From a clinical point of view, the definition of subsets of CD4+ T cells that are selectively preserved or depleted during HIV infection may provide some additional predictive value for when and how CD4+ T cell depletion leads to full-blown AIDS. Clinicians involved in the management and therapy of HIV-infected individuals have long known that similarly low absolute CD4+ T cell counts can be associated with highly variable times to progression to AIDS. In this context, our current findings suggest that the relative expansion of CD4+CD127−CD25− T cells represents an additional marker of immune dysfunction during HIV infection. Note that CD4+CD127−CD25− T cells do not include naive or central memory cells, thus suggesting that a relative expansion of these CD4+CD127− cells has virtually no role in protecting from new or recall antigenic challenges. This fact, together with the basic premise that CD4+CD127− T cells are resistant to IL-7-mediated mechanisms of immunological homeostasis, provides a logical explanation for the hypothesis that the relative expansion of CD4+ CD127− T cells is an index of CD4+ T cell dysfunction in HIV-infected individuals. As such, measurement of the fraction of CD4+CD127− T cells may complement the information provided by CD4+ T cell counts in assessing the risk of developing AIDS. Consistent with the hypothesis that the relative increase of the CD4+CD127−CD25− T cell subset is a marker of disease progression during HIV infection is the observation that, in naturally SIV-infected SMs (in which virus replication is associated with neither immunodeficiency nor generalized immune activation), the level of CD4+CD127−CD25− T cells is comparable to that observed in uninfected animals. While a larger prospective study is needed to confirm the clinical utility of measuring CD127 and CD25 expression on CD4+ T cells, our current work provides the rationale for further exploring the possibility that monitoring the fraction of specific CD4+ T cell subsets could be helpful to identify patients at high risk to progress to AIDS and who would thus be candidates for more aggressive therapeutic and/or prophylactic regimens.

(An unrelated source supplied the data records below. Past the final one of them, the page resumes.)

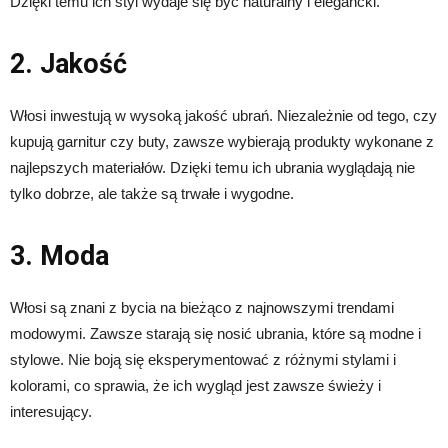
Dzięki temu ich styl wydaje się być naturalny i elegancki.
2. Jakość
Włosi inwestują w wysoką jakość ubrań. Niezależnie od tego, czy
kupują garnitur czy buty, zawsze wybierają produkty wykonane z
najlepszych materiałów. Dzięki temu ich ubrania wyglądają nie
tylko dobrze, ale także są trwałe i wygodne.
3. Moda
Włosi są znani z bycia na bieżąco z najnowszymi trendami
modowymi. Zawsze starają się nosić ubrania, które są modne i
stylowe. Nie boją się eksperymentować z różnymi stylami i
kolorami, co sprawia, że ich wygląd jest zawsze świeży i
interesujący.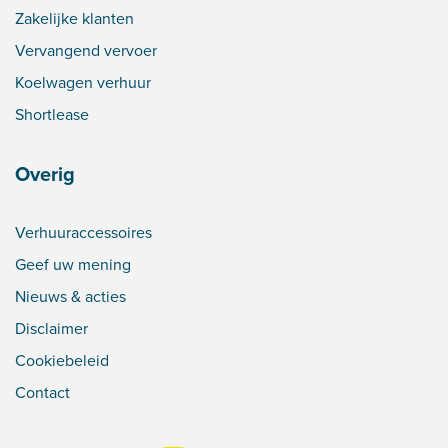
Zakelijke klanten
Vervangend vervoer
Koelwagen verhuur
Shortlease
Overig
Verhuuraccessoires
Geef uw mening
Nieuws & acties
Disclaimer
Cookiebeleid
Contact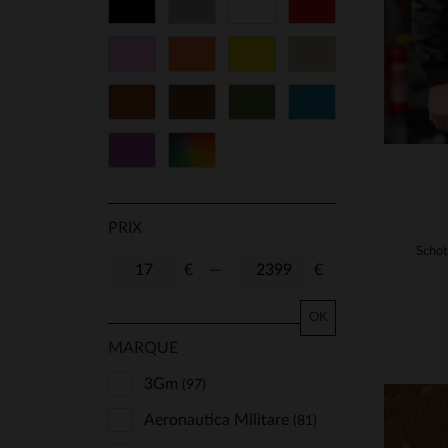
Noir
Gris
Blanc
Rouge
29
30
31
32
Rose
Orange
Jaune
Beige
33
34
36
38
Cognac
Marron
Vert
Bleu
40
42
44
46
Violet
Multicolore
48
50
52
54
56
58
60
62
PRIX
64
66
68
70
€
—
€
72
74
80
85
OK
MARQUE
90
95
100
105
3Gm
(97)
TU
16
S/M
M/L
Aeronautica Militare
(81)
ANS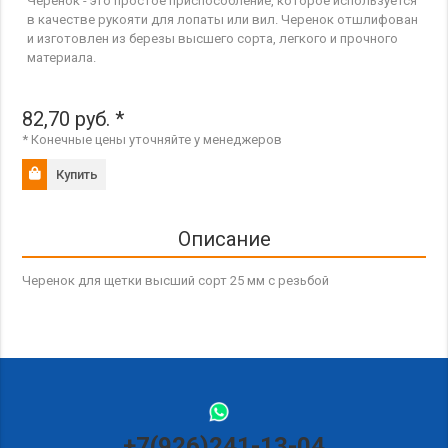
Черенок - это простое приспособление, которое используется
в качестве рукояти для лопаты или вил. Черенок отшлифован
и изготовлен из березы высшего сорта, легкого и прочного
материала.
82,70
руб.
*
* Конечные цены уточняйте у менеджеров
Купить
Описание
Черенок для щетки высший сорт 25 мм с резьбой
+7(926)241-13-04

Finally, the demonstration of a selective increase in the fraction of CD4
+ T cells that do not express CD127 provides some indirect hints as to the potential role of IL-7 as an immunological therapy for HIV infection. The limitations of the currently available antiviral regimens (cost, side effects, inability to eradicate infection), as well as increasing evidence that immune-mediated mechanisms (i.e., chronic immune activation) play an active role in AIDS pathogenesis, provide the rationale for exploring new therapeutic strategies aimed at directly correcting the HIV-induced immune dysfunction. IL-7 appears particularly promising due to its potential ability to increase the survival and expansion of the subsets of mature T cells expressing its high-affinity receptor, CD127 (i.e., naive and central memory). Additionally, IL-7 has the ability to enhance T cell development at the level of bone marrow and thymus, thus leading to increased production of naive T cells (
85). The observation that, in both HIV-infected individuals and SIV-infected rhesus macaques, IL-7 treatment results in an expansion of naive and memory CD4
+ T cells gives further foundation for this intervention (
56,
86–
90). In this context, measurement of CD127 expression on CD4
+ T cells might prove useful to predict the type of immunological response to IL-7, and thus identify HIV-infected patients who would be most likely to benefit from this treatment.